In 2013, under the pressures of austerity, the coalition government was finally persuaded by the same logic that had proven irresistible to previous governments for so many other benefits. It chose to focus scarce resources on those with lower incomes.

Well, sort of. The “High Income Child Benefit Charge” is a highly irregular way of making a benefit income-related. Formally it is an increase in tax, paid by the highest-income parent in the household. It kicks in when their income rises above £50,000. It is phased in at a rate such that, once income reaches £60,000, the charge is equal to the amount of Child Benefit the family gets, at which point it caps out. In other words, it’s a roundabout way of clawing back Child Benefit.

A few things about this are either unusual or weird or both (some things that governments do are weird but not unusual).

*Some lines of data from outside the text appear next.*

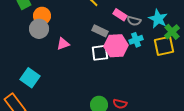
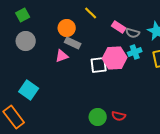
orange circle: (42, 16) -> (67, 28), moved
gray circle: (39, 29) -> (26, 41), moved
gray rectangle: (100, 31) -> (73, 43), moved

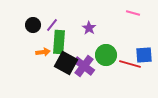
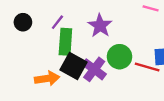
black circle: (33, 25) -> (23, 22), moved
purple star: (89, 28) -> (100, 26), size x1.5
orange arrow: (43, 52) -> (47, 79), moved, size x1.5

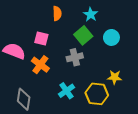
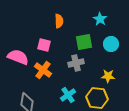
cyan star: (91, 14) -> (100, 19), moved
green square: (83, 35) -> (84, 42), turned 30
yellow star: (115, 77) -> (108, 76), moved

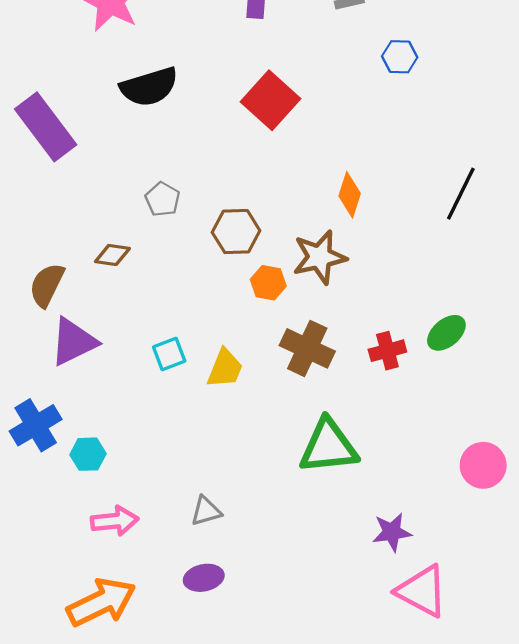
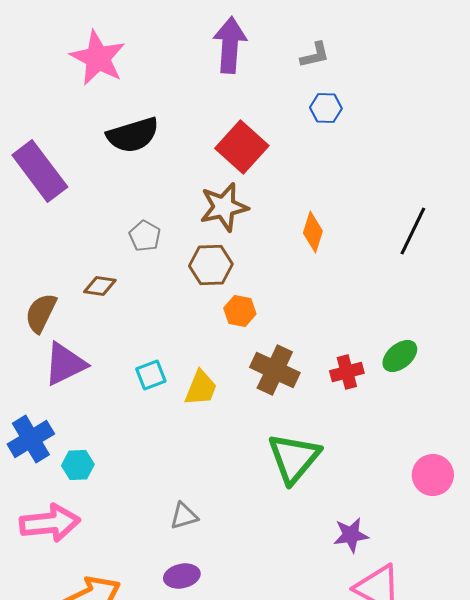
blue hexagon: (400, 57) -> (326, 108), moved
brown star: (320, 257) -> (224, 207), moved
green triangle: (328, 446) -> (294, 458), turned -44
pink arrow: (115, 521) -> (50, 523), moved, size x1.4

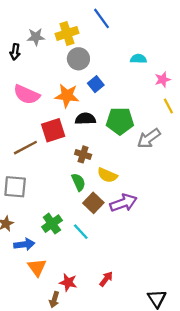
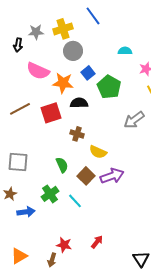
pink semicircle: (27, 95) -> (38, 71), moved
green pentagon: (120, 121) -> (109, 87), moved, turned 30
brown line: (25, 148) -> (20, 109), moved
green semicircle: (78, 182) -> (62, 165), moved
orange triangle: (37, 267) -> (19, 256), moved, turned 36

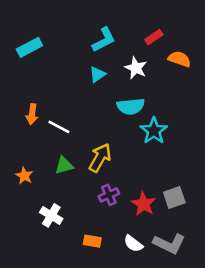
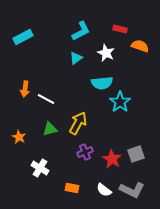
red rectangle: (154, 37) -> (120, 29), turned 48

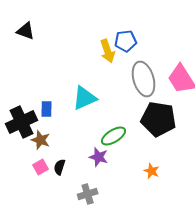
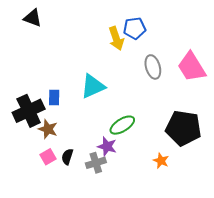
gray ellipse: (144, 79) -> (153, 67), size x0.7
black pentagon: (159, 119) -> (183, 128), moved
gray cross: (88, 194) -> (96, 163), moved

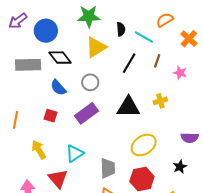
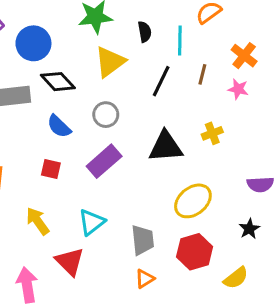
cyan line: (144, 37) -> (180, 41), turned 66
orange cross: (189, 39) -> (244, 56), moved

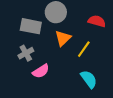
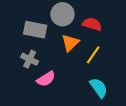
red semicircle: (97, 21) -> (92, 24), moved
gray cross: (26, 53) -> (30, 59), turned -35

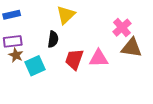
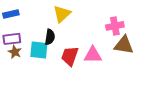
pink cross: (122, 28) -> (115, 26), turned 30
cyan square: (35, 66) -> (39, 50), moved, turned 30

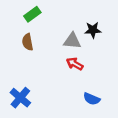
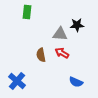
green rectangle: (32, 14) -> (27, 12), turned -48
brown semicircle: (28, 42) -> (41, 55), moved

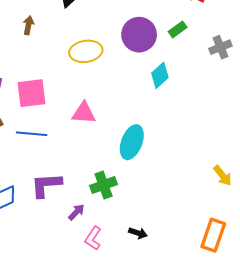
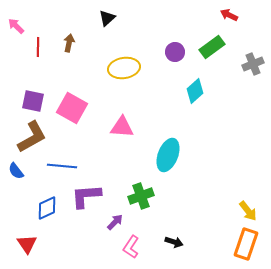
green rectangle: (178, 29) -> (212, 47), size x1.4
purple circle: (139, 35) -> (175, 52), size x0.6
pink square: (32, 93) -> (72, 108), turned 36
blue line: (32, 134) -> (62, 166), moved
yellow arrow: (223, 176) -> (248, 211), moved

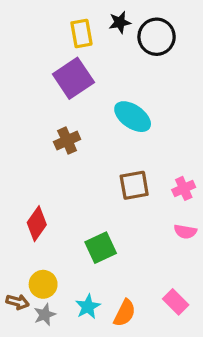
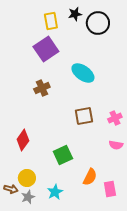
pink rectangle: (176, 302) -> (110, 189), turned 35
orange semicircle: (125, 313) -> (90, 177), moved

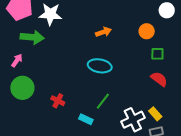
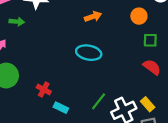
green arrow: (32, 37) -> (17, 22), size x0.6
green line: (103, 101) -> (99, 101), moved
cyan rectangle: (86, 119) -> (61, 108), moved

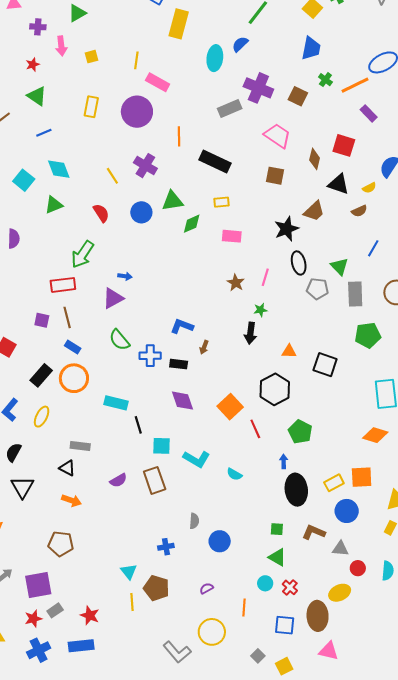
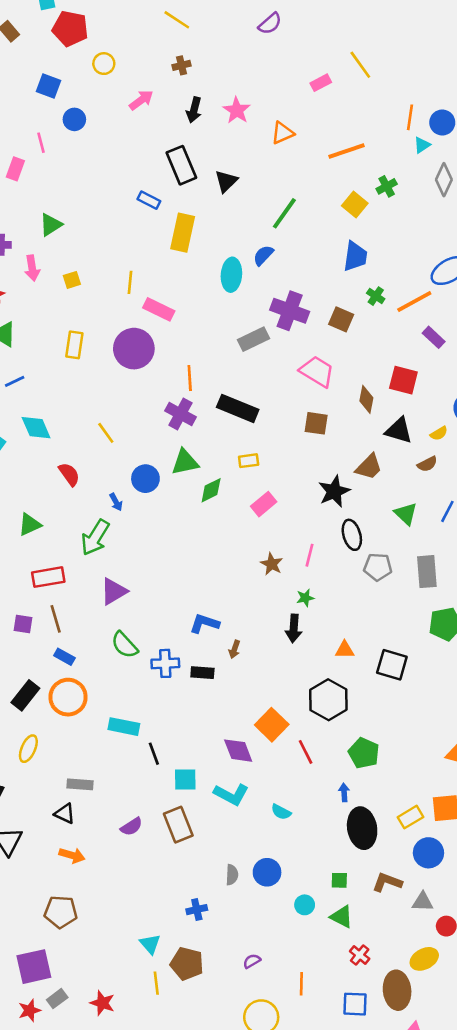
purple cross: (145, 166) -> (180, 414), moved
green triangle: (54, 205) -> (30, 524), moved
red semicircle: (101, 213) -> (69, 474), moved
pink rectangle: (232, 236) -> (264, 504), turned -42
green arrow: (83, 255) -> (95, 537), moved
green triangle: (339, 266) -> (406, 514), moved
blue arrow: (125, 276) -> (116, 502), moved, turned 56
purple diamond: (182, 401) -> (238, 751), moved
blue circle: (220, 541) -> (267, 872), moved
cyan circle: (265, 583) -> (305, 905), moved

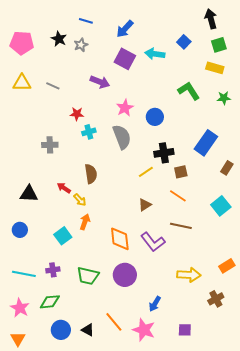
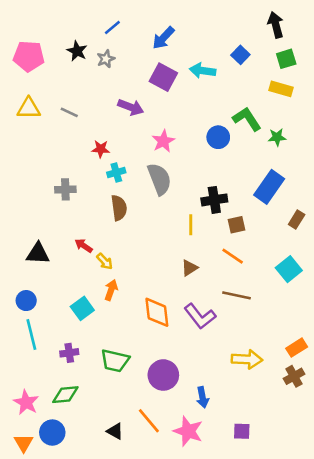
blue line: (86, 21) -> (112, 27), turned -56
green star: (224, 98) -> (277, 137), moved
blue circle: (155, 117) -> (218, 137), moved
yellow line: (146, 172) -> (191, 225), turned -56
brown semicircle: (91, 174) -> (119, 208), moved
cyan line: (24, 274) -> (31, 335), moved, turned 65
purple circle: (125, 275) -> (163, 375), moved
brown cross: (216, 299) -> (294, 376), moved
blue arrow: (155, 304) -> (203, 397), turned -42
blue circle: (61, 330) -> (52, 433), moved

First, that parent gets a very arbitrary-looking spike in their income tax rate, and one whose size depends on how many children they have. For example, someone with three children can currently face an income tax rate of 69.1% on income between £50,000 and £60,000. Above that the rate reverts to the headline higher rate of 40%.

Second, those income thresholds have remained fixed since the policy was brought in over a decade ago, dragging many more families within scope. The proportion who lost some or all of their Child Benefit was 13% in 2013 but has doubled since then. Freezing thresholds for long periods has become commonplace, but never makes sense. If the thresholds were the appropriate ones originally, then why allow their real value to be eroded.

These thresholds are increasing in the new tax year that starts next week. From then, families will keep their Child Benefit until one of the parents crosses £60,000. This means that the proportion of families affected by the clawback in the coming year will reduce to 22%, when it would otherwise have hit 30% - a difference of 600,000 families.  The charge will also be phased in at half its current rate, meaning that the benefit will not be fully paid back until said parent crosses £80,000.

Third, the withdrawal is based on the income of one particular adult within the family (who may or may not be the member of the family that Child Benefit is paid to). Cue inevitable comparisons between a couple on £100,000 between them, who keep all their Child Benefit if their income is equally split, and a one-earner couple on £60,000 who lose all of it. From April those numbers will become £120,000 and £80,000 respectively, but the point remains.

The government now finds this point more concerning than it did in 2013. It has signalled an intention to base the clawback on family income after all. It can’t do this now, for the same reason that it couldn’t do it in 2013: having implemented this policy via an income tax charge, it runs into the problem that we have an individual income tax system. HMRC’s database does not link partners. It will now seek to change that.  Those who fought for individual income taxation, and who won that battle in 1990, may be displeased.

Administration might not be the only difficulty. Because the current system is much kinder to couples whose income is evenly split, rebalancing that would – unless the total cost of Child Benefit is increased – mean lots of losers relative to the status quo. For example, what if the family income thresholds for two-parent families are set so as to leave the cost of the system unchanged? About 550,000 couples would gain (couples in which one parent earns significantly more than the other), and about 550,000 two-earner couples would lose. Losers tend to be vociferous, but for every winner not accompanied by a loser the taxpayer will pay more. Important choices lie ahead and they won’t be easy.

We used to have a universal Child Benefit, alongside means-tested welfare based on family income. One might have thought that the ability to tinker with those two forms of support - one income related, one not - would have been enough flexibility, and that introducing an entirely new, and rather strange, administrative apparatus was unnecessary. But it looks like we’re stuck with it, and that additional contortions will be added to try to unpick the mess.

This is harder than it needed to be: the sort of endless pickle that often follows one initial misjudgement. Status quos can be hard to change, no matter how incoherent they are.